Chickpeas, known for their nutty taste and firm texture, are a staple across the globe — from Middle Eastern hummus to Punjabi chole. Rajma, by contrast, is central to North Indian comfort food, particularly the classic rajma-chawal. Both have their fans, but when it comes to health benefits, chickpeas may have the upper hand.
“Chickpeas are a more balanced source of nutrition compared to rajma,” said a Delhi-based dietitian. “They provide higher fiber, more protein per serving, and a wider range of minerals. They are also easier on the stomach, unlike kidney beans which sometimes cause bloating and digestion issues.”
Chickpeas are often hailed as a plant-based protein powerhouse. A 100-gram serving provides around 19 grams of protein, making them ideal for vegetarians and vegans. Rajma, in comparison, contains slightly less protein. Moreover, chickpeas deliver nearly 17 grams of dietary fiber, aiding digestion, improving gut health, and keeping hunger at bay.
This high fiber-protein combo makes chickpeas a strong ally for weight management and energy balance. “They keep you fuller for longer, which prevents overeating,” noted the dietitian.
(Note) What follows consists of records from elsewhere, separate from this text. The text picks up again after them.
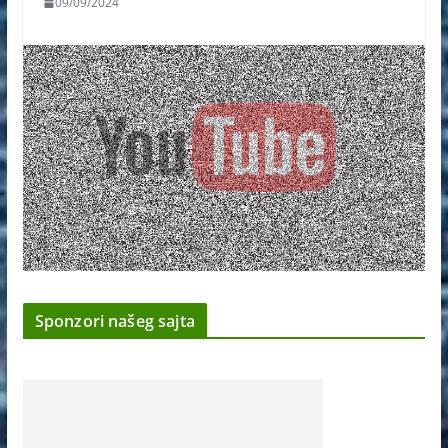
09/09/2024
Sponzori našeg sajta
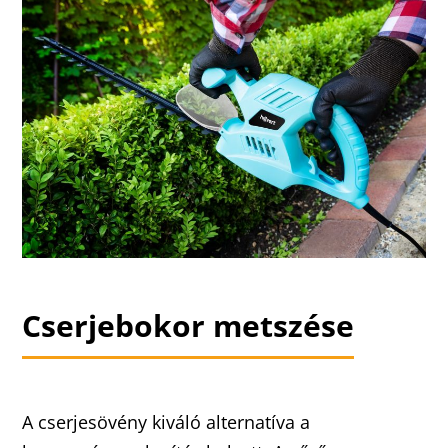
Cserjebokor metszése
A cserjesövény kiváló alternatíva a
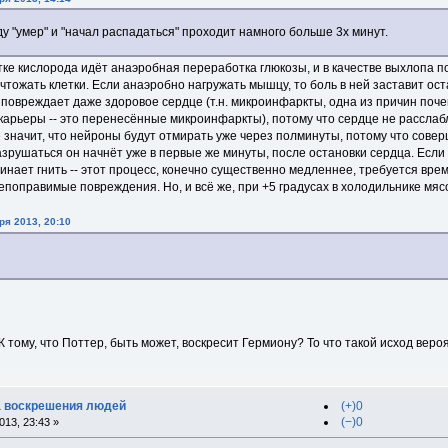
ду "умер" и "начал распадаться" проходит намного больше 3х минут.
атке кислорода идёт анаэробная переработка глюкозы, и в качестве выхлопа 
тожать клетки. Если анаэробно нагружать мышцу, то боль в ней заставит ос
е повреждает даже здоровое сердце (т.н. микроинфаркты, одна из причин поч
карьеры -- это перенесённые микроинфаркты), потому что сердце не расслаб
 значит, что нейроны будут отмирать уже через полминуты, потому что совер
азрушаться он начнёт уже в первые же минуты, после остановки сердца. Есл
инает гнить -- этот процесс, конечно существенно медленнее, требуется вре
епоправимые повреждения. Но, и всё же, при +5 градусах в холодильнике мяс
ря 2013, 20:10
 К тому, что Поттер, быть может, воскресит Гермиону? То что такой исход веро
ка воскрешения людей
(+)0
(−)0
13, 23:43 »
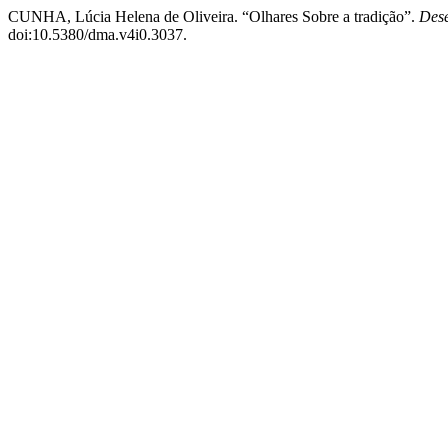
CUNHA, Lúcia Helena de Oliveira. “Olhares Sobre a tradição”.
Dese
doi:10.5380/dma.v4i0.3037.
One drawback of rajma is its tendency to cause gastric discomfort if not soaked and cooked thoroughly. Chickpeas, while also requiring soaking, are generally gentler on the digestive system. Nutritionists say chickpeas are less likely to trigger bloating or stomach pain, especially when eaten regularly in moderate portions.
Chickpeas are an excellent source of iron, phosphorus, magnesium, and zinc, all vital for energy, bone strength, and immunity. Rajma also contains minerals but in slightly lower amounts. The bioavailability — how well the body absorbs nutrients — is often better in chickpeas due to their lower content of certain antinutrients.
Beyond nutrition, chickpeas win on versatility. They can be boiled, roasted, ground into flour (besan), mashed into dips, or tossed into salads. Roasted chickpeas are a popular healthy snack, while besan is used in countless Indian dishes. Rajma, on the other hand, is usually consumed in curry form with rice, offering fewer variations in daily diets.
“Chickpeas adapt to global cuisines — you can enjoy them in Mediterranean, Middle Eastern, or Indian styles,” said a food expert. “Rajma is delicious but far more limited in its scope.”
Both chickpeas and rajma are nutrient-rich, affordable proteins that play a vital role in Indian diets. But chickpeas come out ahead in terms of digestibility, versatility, and nutritional depth. For those seeking to boost protein intake, improve gut health, or add variety to meals, chickpeas may be the smarter choice.
As nutritionists often remind, moderation is key. Pairing legumes with grains like rice or wheat makes for a complete protein meal. But if you had to pick one legume as the healthier everyday option, chickpeas likely deserve the crown.